Dans la fable de La Fontaine, le loup et le chien présentent deux modes de vies opposées : celui du loup, qui est libre et vit à l’état sauvage, et celui du chien, qui est au service de son maître et vit à l’état captif et domestique. Pour ce grand auteur classique, il s’agit de la seule véritable différence entre les deux protagonistes.
Les origines du chien :
Parmi les espèces sexuées, ce qui différencie une espèce d’une autre est la barrière de la reproduction. Pour être de la même espèce, deux individus qui s’accouplent doivent produire une descendance fertile. L’âne et le cheval peuvent se reproduire, mais le mulet sera stérile. Le même phénomène existe dans la nature lorsqu’un tigre et un lion s’accouplent, donnant naissance au ligre ou au tigron, stériles l’un comme l’autre.
Avec le temps, des populations soumises à différents habitats en viennent à un tel point de différenciation qu’elles forment de nouvelles espèces. Il faut bien sûr beaucoup trop de temps pour qu’on puisse noter ces phénomènes dans la nature du vivant d’un homme.
Soumis à des contraintes climatiques et alimentaires différentes, les animaux n’évoluent pas de la même façon. Mais, outre le facteur temps, déterminant, les nouvelles espèces peuvent naitre de croisements inattendus. Par exemple, on sait que le loup, le coyote et le chien peuvent s’ « hybrider » et générer des rejetons fertiles : ils forment de fait une seule et même espèce par définition. Toutefois, les descendants des uns et/ou des autres pourraient engendrer une nouvelle espèce dans plusieurs dizaines voire centaines de milliers d’années.

Reste le cas des sous espèces, qui – encore plus que les espèces – ne suivent pas le modèle d’un arbre généalogique classique, c’est-à-dire avec des branches indépendantes. On sait aujourd’hui que de nombreux croisements, particulièrement au début, se font de façon horizontale, comme si des branches s’étaient soudées.
Charles Darwin pensait que le chien descendait du loup, du chacal et du coyote.
Plus tard, Konrad Lorenz avança l’hypothèse que l’origine du chien provenait du loup ou du chacal doré.
Mais même si ces races se reproduisent entre elles, on retrouve plus de points communs entre le loup et le chien sur les plans culturel et social. De plus, le chacal est moins sociable, a une tête plus étroite et son hurlement est différent de celui des chiens domestiques.
Vers la fin des années 70, la plupart des spécialistes de l’origine des chiens se sont prononcés en faveur du loup à la suite de la découverte en Asie de fossiles de chiens s’apparentant à une variété actuelle de loup de taille moyenne : le loup de Mongolie (canis lupus chanco).
L’arrivée de la génétique a conforté cette hypothèse : le chien descend du loup gris d’Europe, dont il partage l’ADN mitochondrial.

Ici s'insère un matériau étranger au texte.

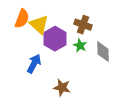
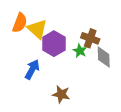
brown cross: (83, 25) -> (90, 38), moved

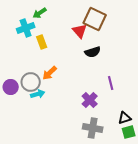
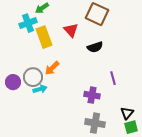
red triangle: (80, 31) -> (71, 30), moved
yellow rectangle: (42, 42) -> (44, 37), size x1.5
purple cross: (90, 100) -> (92, 95), turned -35
black triangle: (125, 118) -> (127, 113), turned -32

La domestication du chien se serait faite quelque part sur le continent eurasiatique, vraisemblablement entre -40.000 et -15.000 ans. Un « chien » archaïque (-31.000 ans) a récemment été découvert en Belgique alors qu’on a également découvert un spécimen dans l’ouest de la Russie vieux de 15.000 ans environ. Une fois domestiqué, le « chien » se serait répandu sur toute la planète, avec les populations humaines.

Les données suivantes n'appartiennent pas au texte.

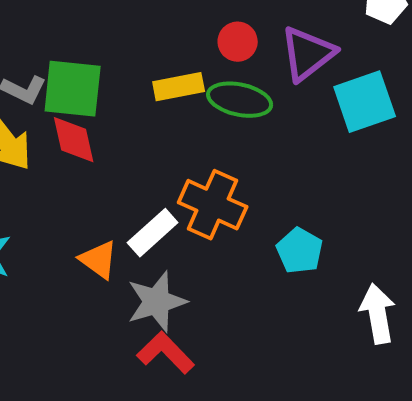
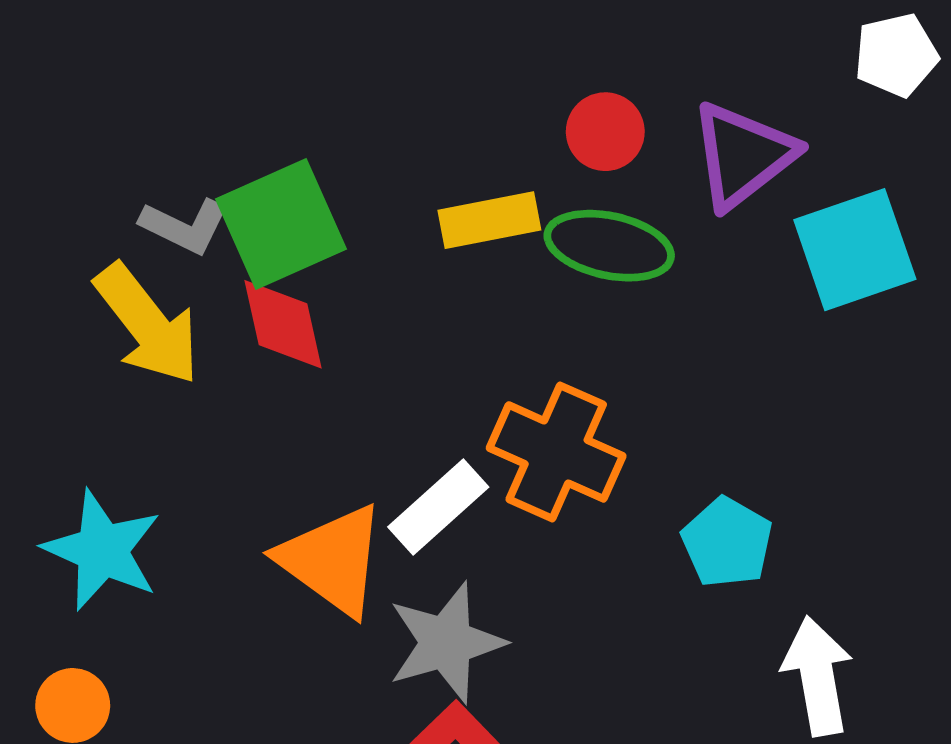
green square: (73, 89) -> (281, 224), turned -30
orange triangle: (99, 260) -> (332, 560), size x1.5
white arrow: (378, 314) -> (817, 676), moved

Ces premiers chiens étaient sans doute des « chiens de village » et n’étaient pas encore soumis à des sélections artificielles fortes, plus récentes, qui ont créé les races que l’on connaît aujourd’hui.
L’origine géographique de la domestication du loup reste toutefois encore incertaine.
Comme dans le cas des hommes, on peut s’attendre à ce que la diversité génétique de ces chiens de village reflète les mouvements de migration : la diversité génétique d’une population locale est corrélée avec sa distance au point d’origine des grandes migrations (où elle est maximale). Ainsi la diversité génétique humaine est maximale dans le continent des origines, l’Afrique, et minimale dans le continent le plus récemment peuplé, l’Amérique.

Que se passe-t-il pour les chiens ? Les premières études ont montré que la diversité génétique des chiens était très grande en extrême Orient, suggérant ainsi qu’il s’agissait du lieu de domestication. Mais une étude ultérieure, parue en ligne dans les comptes-rendus de l’académie américaine des sciences (PNAS) vient contester fortement cette conclusion, et suggérerait même une origine… africaine !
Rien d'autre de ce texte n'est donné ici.